In 1911, the Boston Society of Arts and Crafts published Handicraft and about Lord they wrote: "for three years a pupil of Alexander Fisher of London, and to her naturally, critical and sensitive taste has been added under his inspiring influence a sound technique founded on the best traditions of the craft."

In 1916 Eda Lord Dixon and her husband Lawrence Belmont Dixon won the top price of $50.00 ($1,172.00 in 2017) assigned by Artists’ Guild of Chicago's exhibition. Always in 1916 they won the Medalist award assigned by the Boston's Society of Arts and Crafts.

In 1922 a chalice in silver and enamel was exhibited at the National Gallery of Art, Washington, D.C.

In 1927 a hand mirror of repousse silver and cloisonne was part of a toilet set of gold and cloisonne sold at the Hudson's Silver Gallery at $200 ($2,728.05 in 2017).

==Personal life==
On October 9, 1893, Dixon attended the World's Columbian Exposition on "Chicago Day", attended by a total of 716,881. In 1894 she bought the Hermon Atkins MacNeil bronze statue, "Primitive Indian Music".
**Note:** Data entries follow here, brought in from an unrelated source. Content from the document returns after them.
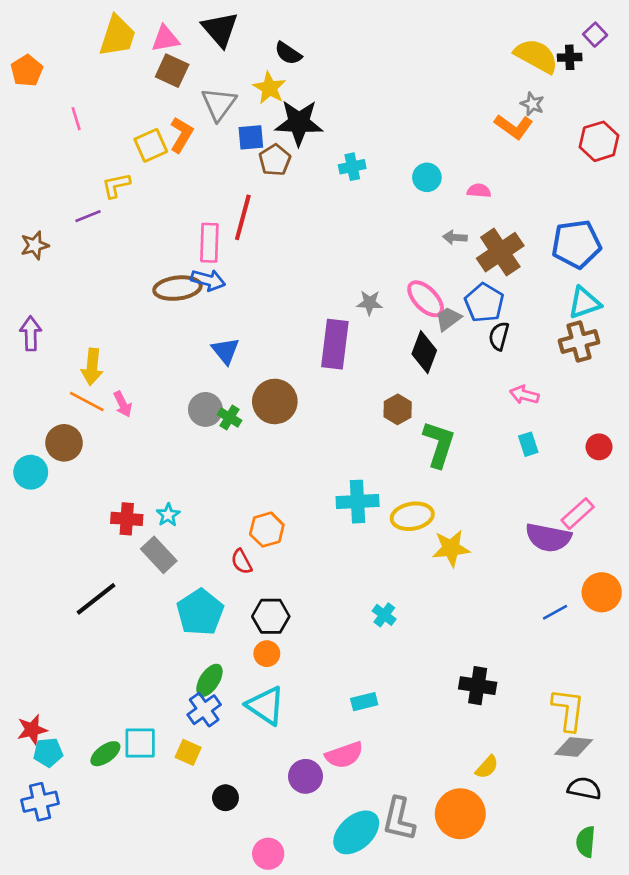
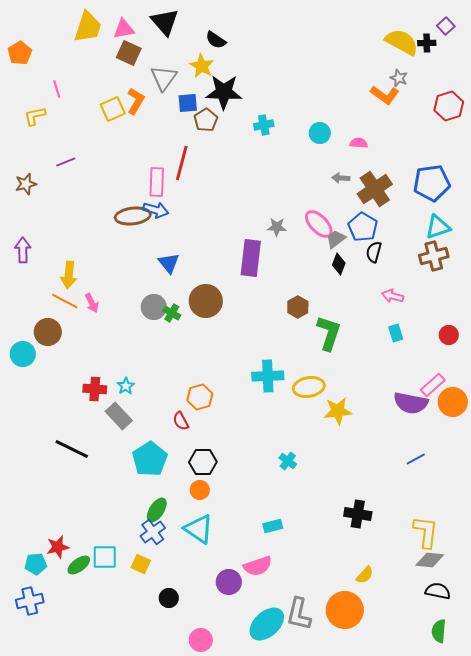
yellow L-shape: (116, 185) -> (35, 116), moved
black diamond: (424, 352) -> (339, 264), moved, size x0.7
orange circle: (602, 592) -> (453, 402), moved
black line: (96, 599) -> (72, 449), turned 64
red star: (32, 730) -> (58, 547), moved

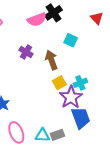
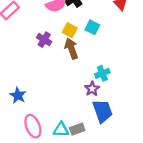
yellow square: (59, 83) -> (70, 30), moved, turned -32
purple star: (71, 97) -> (92, 89), size x0.6

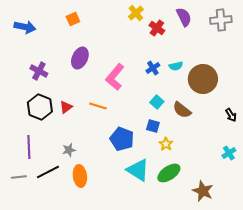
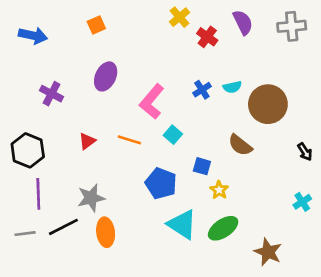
cyan square: (157, 102) -> (173, 135), moved
black hexagon: (40, 107) -> (28, 150), moved
gray star: (69, 150) -> (91, 198), size x1.5

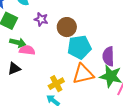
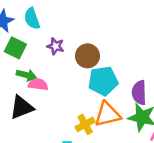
black triangle: (14, 69) -> (22, 107), size x1.5
yellow cross: (56, 84) -> (85, 124), moved

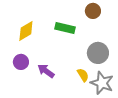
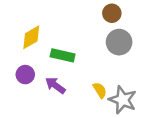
green rectangle: (65, 28) -> (63, 55), moved
gray circle: (98, 53) -> (119, 42), moved

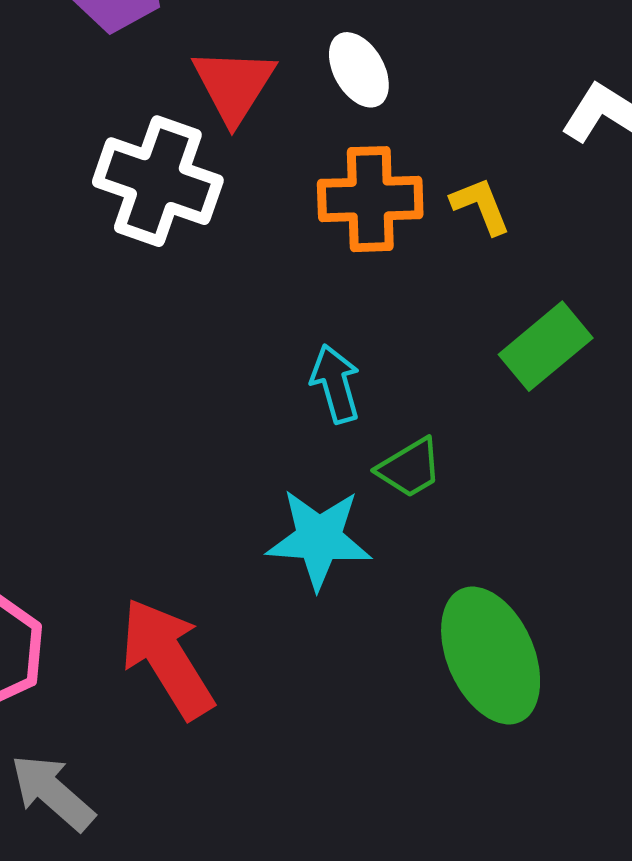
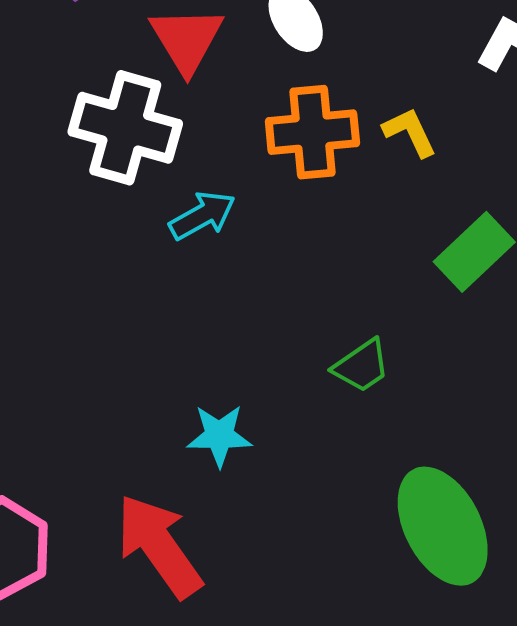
cyan arrow: (336, 384) -> (202, 215), moved, turned 80
cyan star: (319, 539) -> (219, 436), moved, size x0.7

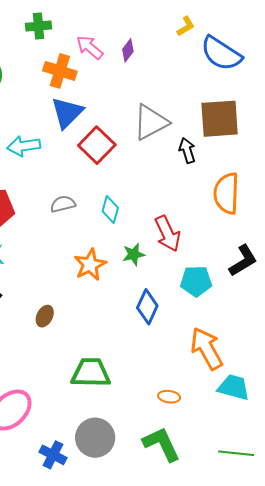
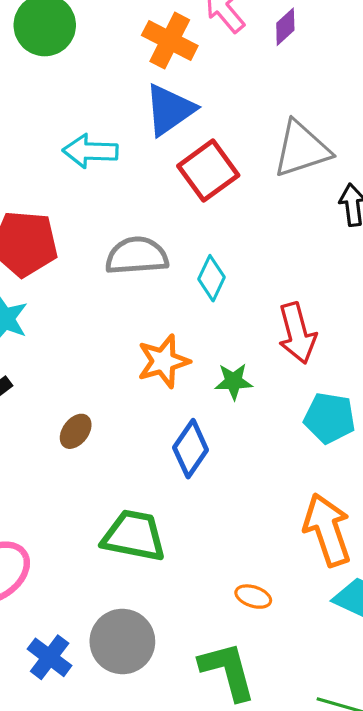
gray semicircle: (63, 204) -> (137, 256), size x1.5
green star: (134, 254) -> (233, 381), moved
blue diamond: (147, 307) -> (191, 449), moved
On December 21, 1896, she first married William Sanborn Young. They divorced after thirteen years of marriage. On July 26, 1909, in Evanston, Illinois, she married Lawrence Belmont Dixon and in 1910 they moved to Riverside, California. In Riverside they managed orange groves and made silverware and jewelry exhibited in Chicago, Detroit, Boston and elsewhere. They had two children: Robert L. Dixon and Richard B. Dixon.

She died on February 14, 1926, and is buried at Lake Forest Cemetery, Lake Forest, Illinois.

==Legacy==
Her sketch and photographic albums are preserved at the Thomas J. Watson Library at the Metropolitan Museum of Art.

Eda Lord Young Dixon is featured in Hand Wrought Arts & Crafts Metalwork and Jewelry: 1890-1940 by Darcy L. Evon, published in 2013.